Day 3 and 4: ResiliencyCambodia in Phnom Penh
Throughout days 3 and 4, Partners Global, Impact Hub, and Root Change offered concurrent training sessions on creative storytelling, contingency planning, wellbeing in the workplace, and working to build system resilience for organizations to attend, as well as a “Vision for the Future” event., detailed in the next section.
As part of an opening exercise, PartnersGlobal created an “Expectations Tree,” on which participants were encouraged to write their expectations of the event over the next two days. Among some of the expectations were:
· Gain a better understanding of Do No Harm principles.
· Connect with other organizations.
· Learn more about the Social Lab.
· Learn about wellbeing in the workplace.
· Develop contingency planning skills.
During the Partnership Marketplace, which consisted of a semi-structured networking and relationship-building exercise, CSOs were instructed to think of three things that their organization can “offer” to the NGO community in Cambodia. These offerings could range from actual goods (like a driver or office space) or technical capacities (coaching on how to write a proposal, integrating non-violent communication into work, etc.). Using a barter system, participants then networked with one another to “trade” services. It was emphasized that NGO culture prioritizes competition, but when people are working toward a common goal, collaboration is power.
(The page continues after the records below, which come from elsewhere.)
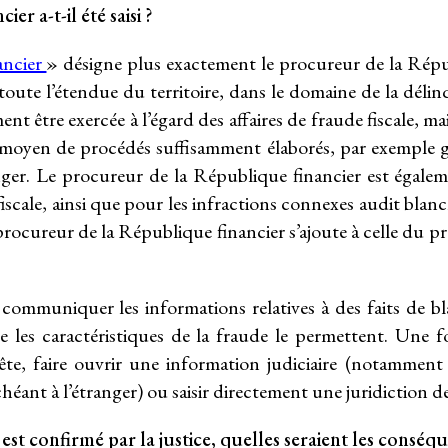
er a-t-il été saisi ?
ancier
» désigne plus exactement le procureur de la Républ
oute l’étendue du territoire, dans le domaine de la déli
t être exercée à l’égard des affaires de fraude fiscale, m
oyen de procédés suffisamment élaborés, par exemple gr
ranger. Le procureur de la République financier est éga
iscale, ainsi que pour les infractions connexes audit blanch
rocureur de la République financier s’ajoute à celle du p
 communiquer les informations relatives à des faits de b
ue les caractéristiques de la fraude le permettent. Une f
te, faire ouvrir une information judiciaire (notamment l
chéant à l’étranger) ou saisir directement une juridiction 
 est confirmé par la justice, quelles seraient les conséqu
Lessons For Future Capacity Building Programs
The fourth and final day of the Peer Learning Summit began with a “Vision for the Future” session. Participants went to different tables in the room that had flipcharts set up that asked questions about the program, successes, and challenges, as well as their organization’s needs. Their feedback, detailed below, provides valuable insight for USAID/Cambodia as they design future capacity building programs that target local CSOs.
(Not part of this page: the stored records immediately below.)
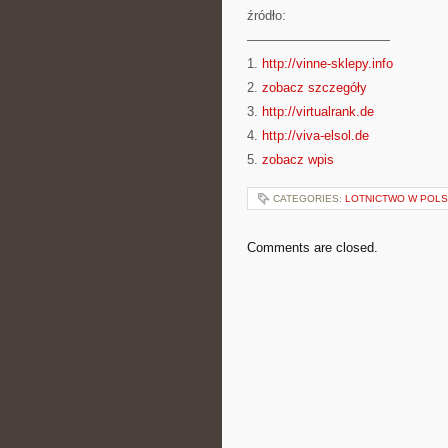
źródło:
———————————
1.
http://vinne-sklepy.info
2.
zobacz szczegóły
3.
http://virtualrank.de
4.
http://viva-elsol.de
5.
zobacz wpis
CATEGORIES:
LOTNICTWO W POL
Comments are closed.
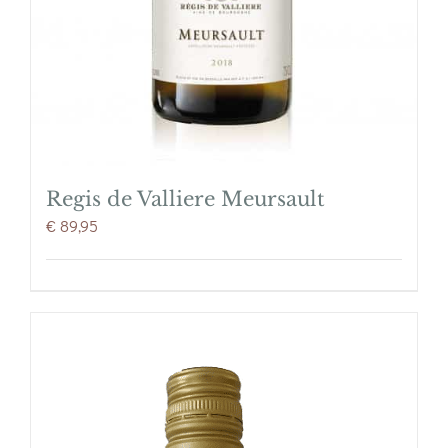
Regis de Valliere Meursault
€
89,95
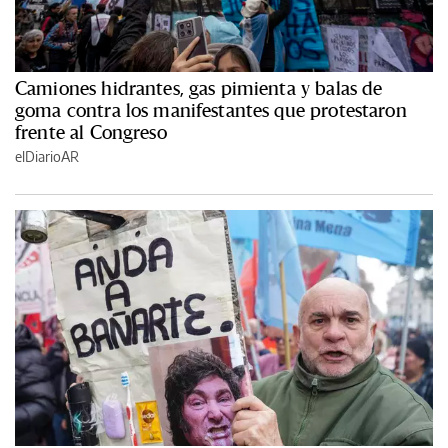
Camiones hidrantes, gas pimienta y balas de
goma contra los manifestantes que protestaron
frente al Congreso
elDiarioAR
What Do Local CSOs Need from International Nongovernmental Organizations?
When asked about further needs or support from international nongovernmental organizations (INGOs), participants mentioned:
· Receiving more technical support.
· Working together with local organizations to develop better trend analyses for joint implementations.
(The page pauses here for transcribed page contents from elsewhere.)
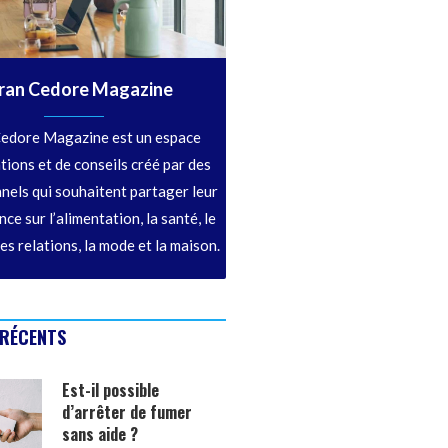
ran Cedore Magazine
edore Magazine est un espace
tions et de conseils créé par des
nels qui souhaitent partager leur
ce sur l’alimentation, la santé, le
les relations, la mode et la maison.
 RÉCENTS
Est-il possible
d’arrêter de fumer
sans aide ?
· Using a different, more inclusive approach that puts local organizations at the center of the projects.
· Simplifying mechanisms for collaboration or requesting direct support.
· Helping with sharing and learning through spaces like the Peer Learning Summit.
What Do Local CSOs Need from Other Local Cambodia CSOs?
Within the Cambodian local civil society ecosystem, participants highlighted the importance of remaining connected, sharing and learning more from each other, and finding opportunities to develop joint interventions and mobilize resources together.
What Do Local CSOs Need from Donors?
Finally, when asked about additional needs or requests to the funding community, participants mentioned:
· Receiving more technical support, including budgeting, capacity building, and monitoring and evaluation.
· A stronger emphasis and support for localization and networking, that would help connect with organizations before funding any interventions or releasing funding opportunities to get a better sense of actual needs.
· Funding diversity to include small CSOs rather than only large national NGOs.
· Consistency in donor criteria.
· Inclusion of all organizations, not only English-speaking ones.
Together, the online sessions and the four-day in-person conclusion of the Peer Learning Summit provided an unprecedented opportunity for CSOs across Cambodia to consider the ways they work, compete, and collaborate. The added a key value to the LO-MTSR activity which it concluded, providing new connections and relationships, and suggesting a potential roadmap to a more efficient and effective network of civil society organizations for the good of Cambodian society.